Artists

Francisco Pradilla Ortiz

Villanueva de Gallego, 1848 - Madrid, 1925

  • Galician Washerwomen

    1887
  • Washerwomen at the River

    1913

Born in Villanueva de Gállego on 24 June 1848, Francisco Pradilla is deservedly held to be one of the foremost Spanish painters of the last quarter of the 19th century, in addition to the last great master of history painting of the century.

After being taught in Zaragoza by the painter and set designer Mariano Pescador – from whom he learned the characteristic spectacular appearance his history paintings have – and studying for a few years at the Special School of Painting, Sculpture and Engraving in Madrid, in 1874 he went to Rome on a travel grant, remaining there for three years.

There he painted his great masterpiece, Doña Juana la Loca (“Queen Joan the Mad”), now in the Museo Nacional del Prado; he would be obsessed by this subject throughout his life and repeated it in many variants. Extremely famous from the time it was executed, it earned him the medal of honour at the National Exhibition of Fine Arts of 1878 and immediately brought him fame and prestige in both Madrid and France and the rest of Europe, the medal of honour at the Paris Exposition Universelle of 1878, the title of knight of the French Legion of Honour and the medal of honour at the Vienna Universal Exhibition of 1882.
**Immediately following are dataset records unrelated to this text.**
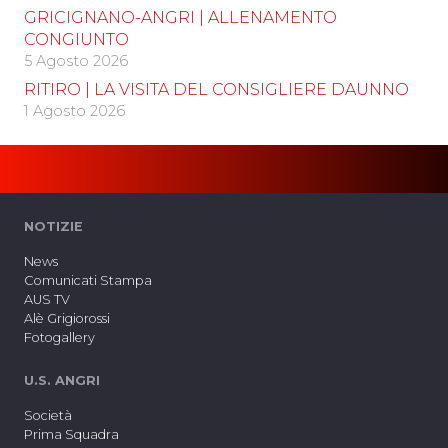
GRICIGNANO-ANGRI | ALLENAMENTO
CONGIUNTO
5 Agosto 2026
RITIRO | LA VISITA DEL CONSIGLIERE DAUNNO
1 Agosto 2026
NOTIZIE
News
Comunicati Stampa
AUS TV
Alè Grigiorossi
Fotogallery
U.S. ANGRI
Società
Prima Squadra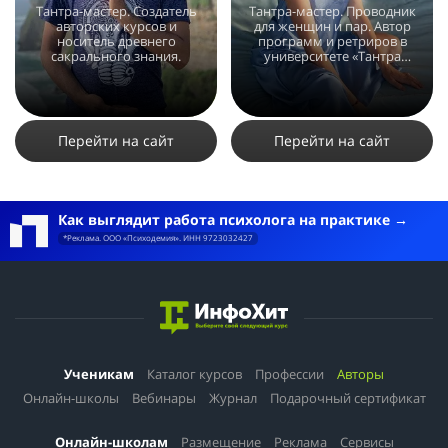
Тантра-мастер. Создатель
Тантра-мастер. Проводник
авторских курсов и
для женщин и пар. Автор
носитель древнего
программ и ретриров в
сакрального знания.
университете «Тантра
Нектар».
3772
18
3
2977
16
3
Перейти на сайт
Перейти на сайт
Как выглядит работа психолога на практике
*Реклама. ООО «Психодемия». ИНН 9723032427
Ученикам
Каталог курсов
Профессии
Авторы
Онлайн-школы
Вебинары
Журнал
Подарочный сертификат
Онлайн-школам
Размещение
Реклама
Сервисы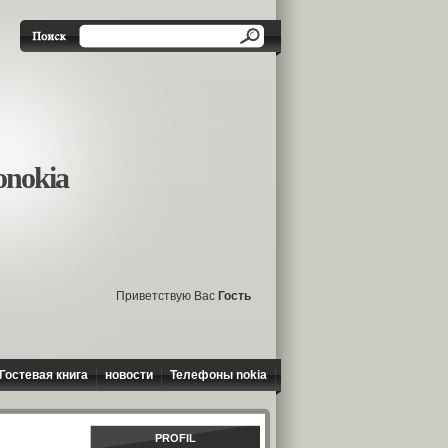
onokia
Приветствую Вас
Гость
Гостевая книга
новости
Телефоны nokia
PROFIL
Another of his large history paintings that became equally famous is La Rendición de Granada (“The Surrender of Granada”), which was commissioned in 1882 by the Spanish senate and earned Pradilla the grand cross of the order of Isabella the Catholic. The previous year he was elected a member of the San Fernando Academy and appointed as director of the Spanish School in Rome. He was also a member of the French Institute, a corresponding member of the Society of French Artists and a member of the Paris academy. In Madrid he was appointed director of the Museo del Prado after Palmaroli died in 1896.

Owing to the enormous prestige he enjoyed during his lifetime, Pradilla was sought after by members of Madrid’s high society to decorate their mansions and paint their portraits, as well as executing a large number of genre scenes and pictures of common folk and landscapes.

He died in Madrid on 1 November 1921.